PL/SQL procedure successfully completed.

OK, what about proxy:

SQL> create user pete identified  by pete;

User created.

SQL> grant create session to pete;

Grant succeeded.

SQL> alter user xs$null grant connect through pete;
alter user xs$null grant connect through pete
*
ERROR at line 1:
ORA-01031: insufficient privileges


SQL>

OK, another difference since 11.1.0.6 as the C code in the Oracle database also now prevents a proxy connection to XS$NULL; this wasn't the case in 11.1.0.6. Lets try 18c XE and start to look at Real Application Security (RAS):

C:\_aa\PB\bin>sqlplus system/oracle1@//192.168.1.97:1521/xepdb1

SQL*Plus: Release 11.2.0.4.0 Production on Thu Feb 13 10:43:16 2020

Copyright (c) 1982, 2013, Oracle.  All rights reserved.


Connected to:
Oracle Database 18c Express Edition Release 18.0.0.0.0 - Production

SQL>
SQL> exec xs_principal.create_user(name=>'daustin',schema=>'hr');

PL/SQL procedure successfully completed.

SQL> exec sys.xs_principal.set_password('daustin','welcome1');

PL/SQL procedure successfully completed.

SQL> connect daustin/welcome1@//192.168.1.97:1521/xepdb1
^C

The connection to the sample user DAUSTIN which is from Oracles "Real Application Security HR Demo" doesn't work; it hangs when I try and connect to the database as the RAS DLAU user (RAS direct database access user). This is initially caused by me using an 11.2.0.4 Oracle instant client which doesn't know how to deal with RAS DLAU user connections. OK, so change my client to an 18c instant client and that gets kme past the hang on logon above:

C:\opn\instantclient_18_5>sqlplus /nolog

SQL*Plus: Release 18.0.0.0.0 - Production on Thu Feb 13 10:53:58 2020
Version 18.5.0.0.0

Copyright (c) 1982, 2018, Oracle.  All rights reserved.

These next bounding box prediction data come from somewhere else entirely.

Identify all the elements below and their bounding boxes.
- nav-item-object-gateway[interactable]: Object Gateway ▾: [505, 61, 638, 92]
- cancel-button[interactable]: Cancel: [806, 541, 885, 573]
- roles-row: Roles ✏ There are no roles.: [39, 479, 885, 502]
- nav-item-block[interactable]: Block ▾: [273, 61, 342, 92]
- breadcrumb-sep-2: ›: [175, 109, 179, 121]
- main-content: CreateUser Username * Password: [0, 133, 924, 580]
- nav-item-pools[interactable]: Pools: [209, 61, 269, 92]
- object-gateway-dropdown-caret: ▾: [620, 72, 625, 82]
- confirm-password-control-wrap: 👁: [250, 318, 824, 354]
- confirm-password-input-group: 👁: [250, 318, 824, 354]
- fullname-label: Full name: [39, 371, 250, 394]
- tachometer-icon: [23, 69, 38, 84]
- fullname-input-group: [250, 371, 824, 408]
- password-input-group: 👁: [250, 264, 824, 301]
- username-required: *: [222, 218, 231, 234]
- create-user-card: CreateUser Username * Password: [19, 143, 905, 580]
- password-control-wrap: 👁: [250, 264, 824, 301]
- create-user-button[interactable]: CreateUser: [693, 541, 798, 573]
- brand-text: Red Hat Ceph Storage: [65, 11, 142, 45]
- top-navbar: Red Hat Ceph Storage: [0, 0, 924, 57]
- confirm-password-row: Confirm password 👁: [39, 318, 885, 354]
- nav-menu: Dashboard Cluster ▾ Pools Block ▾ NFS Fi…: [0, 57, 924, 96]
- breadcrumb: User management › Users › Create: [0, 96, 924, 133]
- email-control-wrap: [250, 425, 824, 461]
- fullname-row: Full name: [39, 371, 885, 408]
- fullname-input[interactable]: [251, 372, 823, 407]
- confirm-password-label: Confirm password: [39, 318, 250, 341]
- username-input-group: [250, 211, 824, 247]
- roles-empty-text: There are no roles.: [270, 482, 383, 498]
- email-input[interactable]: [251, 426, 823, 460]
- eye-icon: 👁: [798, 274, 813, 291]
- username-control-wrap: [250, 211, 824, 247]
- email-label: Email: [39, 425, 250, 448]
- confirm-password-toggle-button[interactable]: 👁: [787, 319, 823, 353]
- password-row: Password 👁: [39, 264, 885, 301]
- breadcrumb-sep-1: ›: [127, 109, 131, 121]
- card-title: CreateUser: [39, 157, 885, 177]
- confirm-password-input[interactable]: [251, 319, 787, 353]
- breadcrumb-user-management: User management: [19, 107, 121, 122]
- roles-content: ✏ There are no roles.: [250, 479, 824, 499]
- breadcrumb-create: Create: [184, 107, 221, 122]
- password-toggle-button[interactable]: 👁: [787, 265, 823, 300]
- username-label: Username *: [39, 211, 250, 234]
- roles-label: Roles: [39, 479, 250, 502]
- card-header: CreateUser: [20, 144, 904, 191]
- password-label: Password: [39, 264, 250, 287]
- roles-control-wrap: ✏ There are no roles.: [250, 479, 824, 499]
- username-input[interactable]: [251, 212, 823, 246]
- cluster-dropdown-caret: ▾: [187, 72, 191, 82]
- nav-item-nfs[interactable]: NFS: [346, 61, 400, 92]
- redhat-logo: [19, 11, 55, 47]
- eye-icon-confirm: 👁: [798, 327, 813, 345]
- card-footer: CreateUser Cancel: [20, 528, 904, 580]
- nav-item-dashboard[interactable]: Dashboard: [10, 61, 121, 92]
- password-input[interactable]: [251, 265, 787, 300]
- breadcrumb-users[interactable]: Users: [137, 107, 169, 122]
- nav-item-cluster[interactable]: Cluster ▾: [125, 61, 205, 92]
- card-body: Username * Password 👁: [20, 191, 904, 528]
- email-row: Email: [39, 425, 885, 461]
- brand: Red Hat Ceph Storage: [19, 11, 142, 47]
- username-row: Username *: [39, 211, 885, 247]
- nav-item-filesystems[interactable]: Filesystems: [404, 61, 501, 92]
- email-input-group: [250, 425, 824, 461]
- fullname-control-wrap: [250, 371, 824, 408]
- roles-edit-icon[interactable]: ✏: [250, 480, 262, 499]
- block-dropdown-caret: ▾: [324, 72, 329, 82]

SQL> connect daustin/welcome1@//192.168.1.97:1521/xepdb1
ERROR:
ORA-01045: user DAUSTIN lacks CREATE SESSION privilege; logon denied


SQL>

OK, so another problem. A RAS user needs the ability to create a session; the same as a real database user needs the ability to create a session. The sample page above does not include this step and interestingly the Knox book published by Oracle Press - Oracle database 12c security - also does not include any fix for this. That book includes an example DLAU user as well and also does not solve the ability to create a session as a RAS DLAU user. So this issue is fixed by granting the RAS application role (RAS level role, not database level role) to the sample DLAU user:

SQL> sho user
USER is "SYS"
SQL> begin
  2  sys.xs_principal.grant_roles('daustin','XSCONNECT');
  3  end;
  4  /

PL/SQL procedure successfully completed.

SQL> connect daustin/welcome1@//192.168.1.97:1521/xepdb1
Connected.
SQL>

So connected now as a RAS DLAU user; but why you may ask?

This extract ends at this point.